At least in the Twittersphere, inner London appears to be the veritable paradise of civility relative to the bile-filled tweet streams emanating from outer London.  The biggest offenders appear to be located to the east of city, with east London fairing considerably worse.  Yet the leafy boroughs of Barnet, Sutton and Bromley perform badly too.

Right, so let’s first look at what doesn’t seem to be going on here.  First off, the influence of this idea that people mostly swear from the comfort of their own sofa does not seem to hold very true.  There does not seem to be a very strong relationship between swearing density and residential locations.  If there were then you’d see higher scores in the likes of Haringey, Richmond, Hammersmith and Fulham and Newham. Nor does swearing follow any sort of deprivation index, again Haringey is relatively poor compared to the likes of Sutton, Bromley and Barnet, which fair much worse.

So what is going on?

In my opinion, what I think we are seeing is a reflection of demographic and cultural trends across these boroughs.  Taking demography in the first instance, according to the 2009 figures on nationality demographics at the borough level, those London boroughs with the highest percentages of British-born citizens are Havering, Bexley, Bromley and Sutton, respectively*.   It would make sense that the higher the percentage of British-born citizens in an area – on average those probably more likely to use an English swear word in a tweet – the greater the number of swearing tweets there are likely to be.  True, but I don’t think this tells the whole story.

Looking beyond these four boroughs, Kingston and Richmond also report high percentages of British citizens living within their boundaries – yet we don’t see similar volumes of sweary tweets coming from these boroughs.  How can this be so?  Make of this what you will, but beyond the demographic variation, the data appears to highlight a cultural variation across London in attitudes towards swearing in tweets.  Simply put, the data seems to suggest that the good residents of eastern and southern boroughs of outer London are generally more inclined to throw a swear word into a tweet than their counterparts over to the western side of London.
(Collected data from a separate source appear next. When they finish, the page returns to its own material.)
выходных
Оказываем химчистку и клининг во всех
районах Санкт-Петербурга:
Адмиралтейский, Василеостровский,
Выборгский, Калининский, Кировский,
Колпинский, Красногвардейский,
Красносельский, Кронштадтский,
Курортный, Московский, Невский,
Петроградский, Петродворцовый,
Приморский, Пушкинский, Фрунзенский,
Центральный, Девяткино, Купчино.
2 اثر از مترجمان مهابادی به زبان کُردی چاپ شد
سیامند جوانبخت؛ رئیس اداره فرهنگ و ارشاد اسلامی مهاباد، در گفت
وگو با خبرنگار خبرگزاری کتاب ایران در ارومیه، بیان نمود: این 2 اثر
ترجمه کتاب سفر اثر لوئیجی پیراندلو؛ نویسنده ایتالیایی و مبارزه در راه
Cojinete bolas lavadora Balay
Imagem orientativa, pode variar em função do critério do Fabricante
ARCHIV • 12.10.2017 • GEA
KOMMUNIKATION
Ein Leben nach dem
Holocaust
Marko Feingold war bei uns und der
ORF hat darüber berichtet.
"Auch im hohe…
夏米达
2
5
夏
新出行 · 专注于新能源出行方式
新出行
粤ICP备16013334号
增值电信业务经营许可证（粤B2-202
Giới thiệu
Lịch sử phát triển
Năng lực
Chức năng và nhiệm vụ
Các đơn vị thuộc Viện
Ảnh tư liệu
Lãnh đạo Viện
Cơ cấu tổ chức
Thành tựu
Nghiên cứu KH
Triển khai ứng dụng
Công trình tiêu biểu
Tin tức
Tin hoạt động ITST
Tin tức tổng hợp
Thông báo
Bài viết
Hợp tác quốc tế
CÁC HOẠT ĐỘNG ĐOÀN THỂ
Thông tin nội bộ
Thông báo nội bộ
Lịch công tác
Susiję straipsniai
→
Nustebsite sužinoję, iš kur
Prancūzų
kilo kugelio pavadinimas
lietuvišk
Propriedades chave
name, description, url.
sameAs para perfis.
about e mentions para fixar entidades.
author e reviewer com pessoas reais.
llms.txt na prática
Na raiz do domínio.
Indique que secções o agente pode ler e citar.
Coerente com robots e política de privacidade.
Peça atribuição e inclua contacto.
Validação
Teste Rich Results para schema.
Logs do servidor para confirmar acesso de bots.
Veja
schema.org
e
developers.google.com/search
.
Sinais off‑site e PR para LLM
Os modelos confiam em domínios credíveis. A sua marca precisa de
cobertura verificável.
As I say, this is just my theory – there is a whole lot more you could do to this data to gain a better understanding of the trends observed here (unfortunately I don’t have the time to do so!).  I’d be very interested to hear any alternative ideas about what might be going on though.

Overall, I hope these analyses begin to give you an insight into the extent to which Twitter data (and other data sources like it) can be used to reveal and explain social, spatial and temporal trends.
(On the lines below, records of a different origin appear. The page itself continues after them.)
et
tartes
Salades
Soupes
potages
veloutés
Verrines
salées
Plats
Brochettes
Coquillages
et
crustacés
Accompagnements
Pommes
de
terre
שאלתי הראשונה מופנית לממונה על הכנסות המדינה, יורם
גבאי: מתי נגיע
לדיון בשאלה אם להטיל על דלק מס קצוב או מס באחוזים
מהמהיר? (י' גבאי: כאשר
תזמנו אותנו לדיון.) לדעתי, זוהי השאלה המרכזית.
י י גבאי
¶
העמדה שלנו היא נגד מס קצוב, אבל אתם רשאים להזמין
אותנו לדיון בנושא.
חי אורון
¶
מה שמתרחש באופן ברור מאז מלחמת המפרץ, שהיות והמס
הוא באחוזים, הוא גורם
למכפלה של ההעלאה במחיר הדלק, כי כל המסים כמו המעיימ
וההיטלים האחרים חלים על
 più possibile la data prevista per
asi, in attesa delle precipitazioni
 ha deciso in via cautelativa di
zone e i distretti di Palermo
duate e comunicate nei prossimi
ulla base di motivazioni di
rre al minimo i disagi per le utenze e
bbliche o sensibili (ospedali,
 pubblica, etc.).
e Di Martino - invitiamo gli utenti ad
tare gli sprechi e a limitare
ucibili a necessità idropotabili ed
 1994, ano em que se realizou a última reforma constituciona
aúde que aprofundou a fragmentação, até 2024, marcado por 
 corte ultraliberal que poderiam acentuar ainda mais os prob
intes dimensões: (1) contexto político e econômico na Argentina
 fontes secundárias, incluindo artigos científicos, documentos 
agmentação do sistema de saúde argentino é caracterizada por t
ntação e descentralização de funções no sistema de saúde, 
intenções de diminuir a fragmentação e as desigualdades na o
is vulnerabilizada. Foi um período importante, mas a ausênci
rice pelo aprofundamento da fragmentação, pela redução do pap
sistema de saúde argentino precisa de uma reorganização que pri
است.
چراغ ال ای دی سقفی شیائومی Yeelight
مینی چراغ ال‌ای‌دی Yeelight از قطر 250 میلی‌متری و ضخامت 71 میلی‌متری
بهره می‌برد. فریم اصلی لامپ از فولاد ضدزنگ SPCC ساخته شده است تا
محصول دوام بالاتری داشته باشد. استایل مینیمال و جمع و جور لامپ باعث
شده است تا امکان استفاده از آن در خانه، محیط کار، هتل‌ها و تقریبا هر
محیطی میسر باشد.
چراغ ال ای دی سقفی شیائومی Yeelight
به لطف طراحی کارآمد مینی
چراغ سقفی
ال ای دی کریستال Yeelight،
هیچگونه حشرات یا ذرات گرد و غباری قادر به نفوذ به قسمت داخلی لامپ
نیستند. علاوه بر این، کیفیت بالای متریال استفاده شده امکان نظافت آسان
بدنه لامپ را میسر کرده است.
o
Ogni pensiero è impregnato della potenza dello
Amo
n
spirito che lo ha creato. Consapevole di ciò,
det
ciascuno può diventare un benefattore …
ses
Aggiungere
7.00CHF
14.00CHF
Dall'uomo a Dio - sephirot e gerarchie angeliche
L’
* Newham, Westminster and Kensington and Chelsea score highest for non-British born residents


When does Twitter get angry?

I’ve been spending a bit of time with Twitter data of late – perhaps not a healthy activity – but it is amazing what a rich data source of social and spatial behaviour it is.

Someone asked to me today whether it was possible to identify when and where Twitter gets angry.  Well, here is my answer to the first part – the when.

The graph below shows the variation, across the day, in the prevalence of swearing in the ‘Twittersphere’.  The data used represents tweets during two weeks in March 2012 covering London only – so maybe this is just when London gets angry…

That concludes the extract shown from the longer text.